This review first appeared on Rosie Amber Reviews December 22, 2020. You can buy The Mermaid and the Bear here.
There can be a claustrophobia to first person narratives. Trapping readers entirely inside a stranger’s thoughts, emotions, and experiences is a foreign thing, something few novelists can accomplish with finesse.
Fortunately, Ailish Sinclair is a novelist with finesse.
The narrator, and our eyes in the world of The Mermaid and the Bear, is Isobell. A young woman escaping a dangerous fiancé by fleeing to a remote estate in Scotland with her brother and a friend. The setup for the narrative is simple enough—she is a fish out of water, a high born lady from London masquerading as a kitchen maid in a Laird’s castle with various new friends and rivals coming into her life as she and the readers explore this foreign land where Isobell has placed herself.
Like many “not a normal girl” heroines, Isobell loves reading, has a penchant for being alone in the woods, and has some difficulty settling into her new role, from ignorance of the work, if nothing else. She is also virginal, innocent enough that a bawdy joke about men and pipes flies over her head at one point.
This final trope, that of the virgin girl, is something of a sticking point for me, personally. There are times when blatant innocence in female characters gets fetishistic: the idea of the virgin who never entertained an impure thought. Who is beautiful and doesn’t realize it. Who is just waiting for the right man to awaken her passion.
A protagonist cliché that gets retold again and again in novels written for young women.
And in many novels, and in the hands of a less skilled storyteller, this would be the story of that virgin’s awakening. Her falling in love, and it would happily end with her in the marriage bed.
Sinclair’s The Mermaid and the Bear hits the marriage bed roughly halfway through, and then keeps going. Lovingly crafted and extensively researched, this is not the historical romance it was advertised as.
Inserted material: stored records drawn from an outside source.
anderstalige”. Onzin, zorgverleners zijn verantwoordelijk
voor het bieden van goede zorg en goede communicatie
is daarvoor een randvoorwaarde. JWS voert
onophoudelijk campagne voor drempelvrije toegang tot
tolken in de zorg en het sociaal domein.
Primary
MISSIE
There is romance, multiple love interests, breathless confessions dire circumstances that led to those confessions (again, well-worn tropes for those who frequent the historical romance genre), but at heart this is a story about women.
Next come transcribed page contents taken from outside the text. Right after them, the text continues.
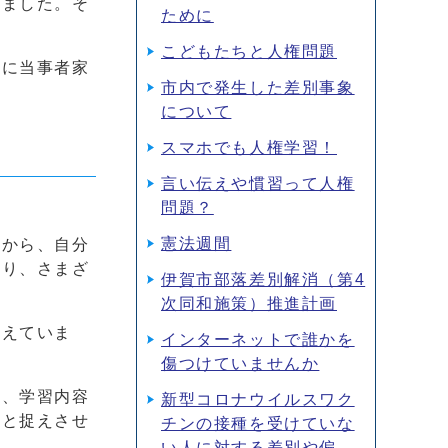
きました。そ
ために
こどもたちと人権問題
らに当事者家
市内で発生した差別事象
について
スマホでも人権学習！
言い伝えや慣習って人権
問題？
憲法週間
りから、自分
たり、さまざ
伊賀市部落差別解消（第4
次同和施策）推進計画
考えていま
インターネットで誰かを
傷つけていませんか
と、学習内容
新型コロナウイルスワク
とと捉えさせ
チンの接種を受けていな
い人に対する差別や偏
Women and the love they have for each other, not their love for men.
Women and the power they take for themselves, and the powers that abuse them.
Women and their faith.
This is a story about the women murdered by witch hunters, and about those who survived the witch trials.
And the trials are arduous. Isobell is no modern surgeon to describe the physical toll wrought in clinical detail. The intimacy of the first-person narrative makes her pain inescapable. Visceral. The 16th century was no time for the faint of heart, and during the trial, as in every thread of this novel, Sinclair’s research shows in brutal, effective detail.
This is a novel for the daring and for those who believe that the past can still speak through modern works- this is a necessary narrative.
A narrative about the hurt that can be given carelessly, and the pain that can be survived. A fairytale, and a myth, and a Shakespearean epic all rolled to one—The Mermaid and the Bear is a delight for those brave enough to tackle it.
5/5, would re-read most any day of the year.